Using the headphones to mix the two tracks I balanced the levels of each track, and I added a touch of EQ to the second track. After listening back to the track and feeling satisfied with what I had recorded I uploaded the recording to SoundCloud (the track is available to listen to if you click the link).

The long length of the headphones cable allowed me to move freely to grab the guitar from the stand, turn and face my computer and the interface and to play without any restrictions. The sound quality of the headphones also allowed me to record and feel confident that I would be able to achieve what I was hoping for without feeling held back by my equipment. 

I think regardless of whether someone is using the headphones for consumer listening applications or recording in a professional or home studio, the 6402s will serve users well. 

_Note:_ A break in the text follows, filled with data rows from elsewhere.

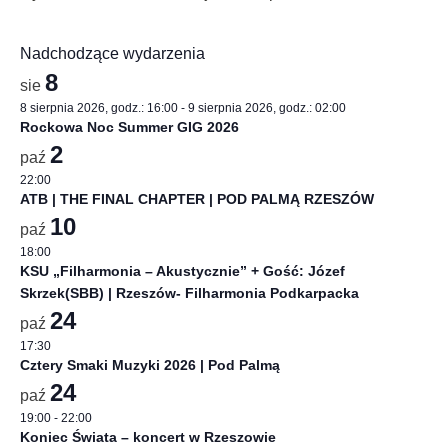
Nadchodzące wydarzenia
8
sie
8 sierpnia 2026, godz.: 16:00
-
9 sierpnia 2026, godz.: 02:00
Rockowa Noc Summer GIG 2026
2
paź
22:00
ATB | THE FINAL CHAPTER | POD PALMĄ RZESZÓW
10
paź
18:00
KSU „Filharmonia – Akustycznie” + Gość: Józef
Skrzek(SBB) | Rzeszów- Filharmonia Podkarpacka
24
paź
17:30
Cztery Smaki Muzyki 2026 | Pod Palmą
24
paź
19:00
-
22:00
Koniec Świata – koncert w Rzeszowie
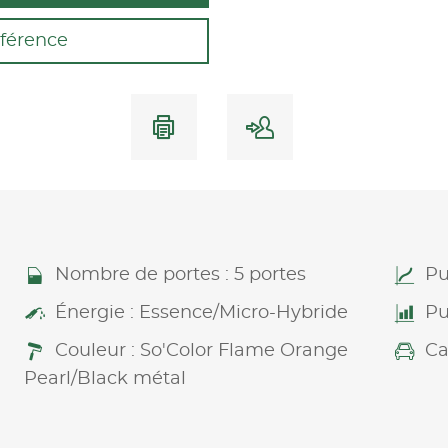
férence
Nombre de portes : 5 portes
Pu
Énergie : Essence/Micro-Hybride
Pu
Couleur : So'Color Flame Orange
Ca
Pearl/Black métal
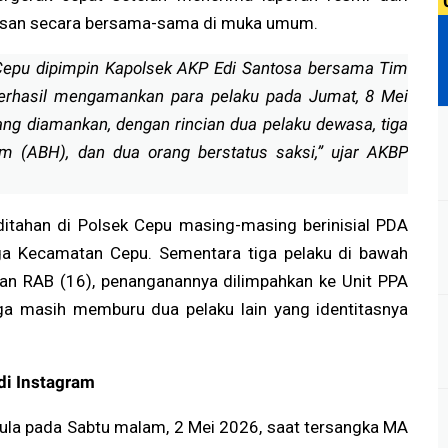
erasan secara bersama-sama di muka umum.
 Cepu dipimpin Kapolsek AKP Edi Santosa bersama Tim
berhasil mengamankan para pelaku pada Jumat, 8 Mei
yang diamankan, dengan rincian dua pelaku dewasa, tiga
m (ABH), dan dua orang berstatus saksi,” ujar AKBP
ditahan di Polsek Cepu masing-masing berinisial PDA
ga Kecamatan Cepu. Sementara tiga pelaku di bawah
dan RAB (16), penanganannya dilimpahkan ke Unit PPA
juga masih memburu dua pelaku lain yang identitasnya
di Instagram
ula pada Sabtu malam, 2 Mei 2026, saat tersangka MA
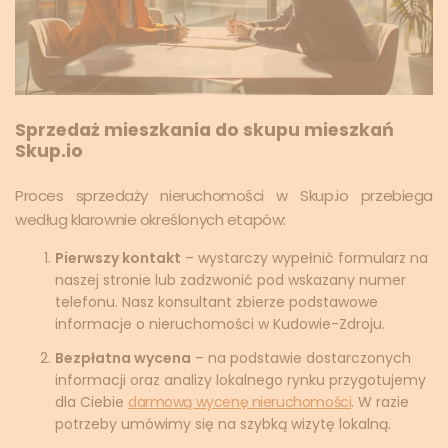
Sprzedaż mieszkania do skupu mieszkań
Skup.io
Proces sprzedaży nieruchomości w Skup.io przebiega
według klarownie określonych etapów:
Pierwszy kontakt
– wystarczy wypełnić formularz na
naszej stronie lub zadzwonić pod wskazany numer
telefonu. Nasz konsultant zbierze podstawowe
informacje o nieruchomości w Kudowie-Zdroju.
Bezpłatna wycena
– na podstawie dostarczonych
informacji oraz analizy lokalnego rynku przygotujemy
dla Ciebie
darmową wycenę nieruchomości
. W razie
potrzeby umówimy się na szybką wizytę lokalną.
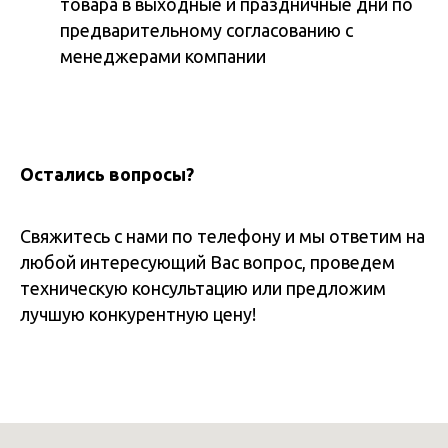
товара в выходные и праздничные дни по
предварительному согласованию с
менеджерами компании
Остались вопросы?
Свяжитесь с нами по телефону и мы ответим на
любой интересующий Вас вопрос, проведем
техническую консультацию или предложим
лучшую конкурентную цену!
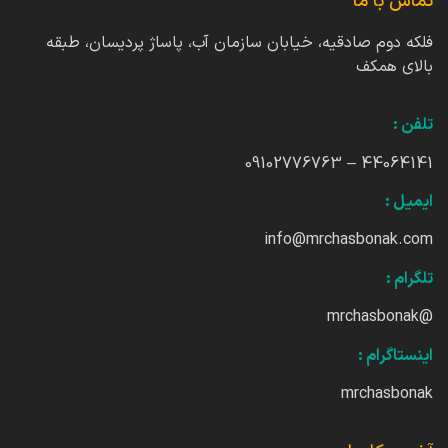
تماس با ما
فلکه دوم صادقیه، خیابان سازمان آب، پاساژ پردیسان، طبقه
بالای همکف
تلفن :
44064141 – 09102776763
ایمیل :
info@mrchasbonak.com
تلگرام :
@mrchasbonak
اینستاگرام :
mrchasbonak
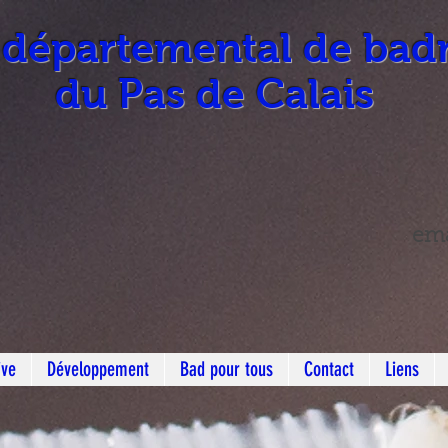
 départemental de bad
du Pas de Calais
ema
ive
Développement
Bad pour tous
Contact
Liens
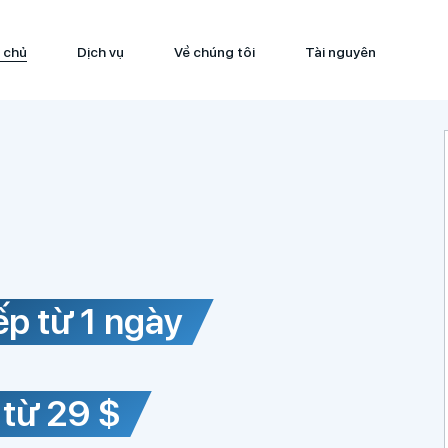
 chủ
Dịch vụ
Về chúng tôi
Tài nguyên
iếp từ 1 ngày
 từ 29 $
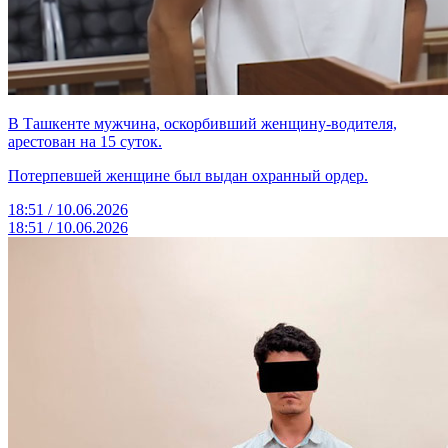
В Ташкенте мужчина, оскорбивший женщину-водителя,
арестован на 15 суток.
Потерпевшей женщине был выдан охранный ордер.
18:51 / 10.06.2026
18:51 / 10.06.2026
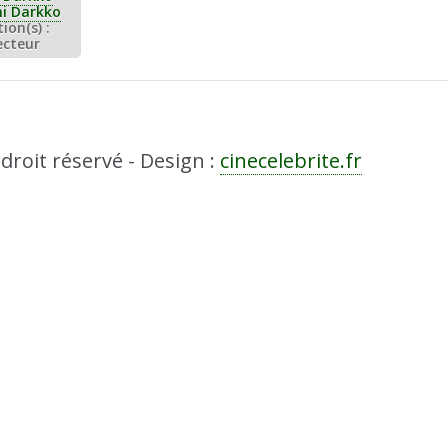
ion(s) :
ecteur
droit réservé - Design :
cinecelebrite.fr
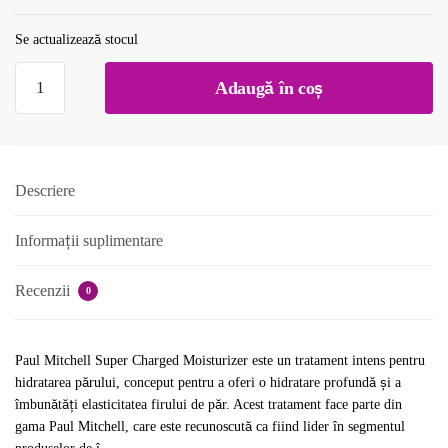
Se actualizează stocul
Cantitate
Adaugă în coș
Tratament
pentru
hidratare
intensă
Descriere
Paul
Mitchell
Informații suplimentare
Super
Charged
150 ml
Recenzii
0
Paul Mitchell Super Charged Moisturizer este un tratament intens pentru
hidratarea părului, conceput pentru a oferi o hidratare profundă și a
îmbunătăți elasticitatea firului de păr. Acest tratament face parte din
gama Paul Mitchell, care este recunoscută ca fiind lider în segmentul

Considering the headphones are roughly available for a street price of $99, it’s hard to ignore the overall value the product brings to consumer, prosumer and professional audio-listening sessions. 


CE Pro Verdict:

Pros 

  • Detachable cable and 1/4-inch and 1/8-inch connections provides lots of flexibility
  • Smooth sound with nice, natural levels of bass
  • The 6402s can be worn for long periods of time without becoming uncomfortable 

Cons 

  • The cable is long, which is great for recording to maneuver around guitars, computers, interfaces, mic stands, etc., but the cable does have a tendency to tangle a bit.
  • If someone is looking for a multipurpose music, streaming media and recording headphone the 6402s are fairly big so they may not be as travel friendly as a pair of ear buds.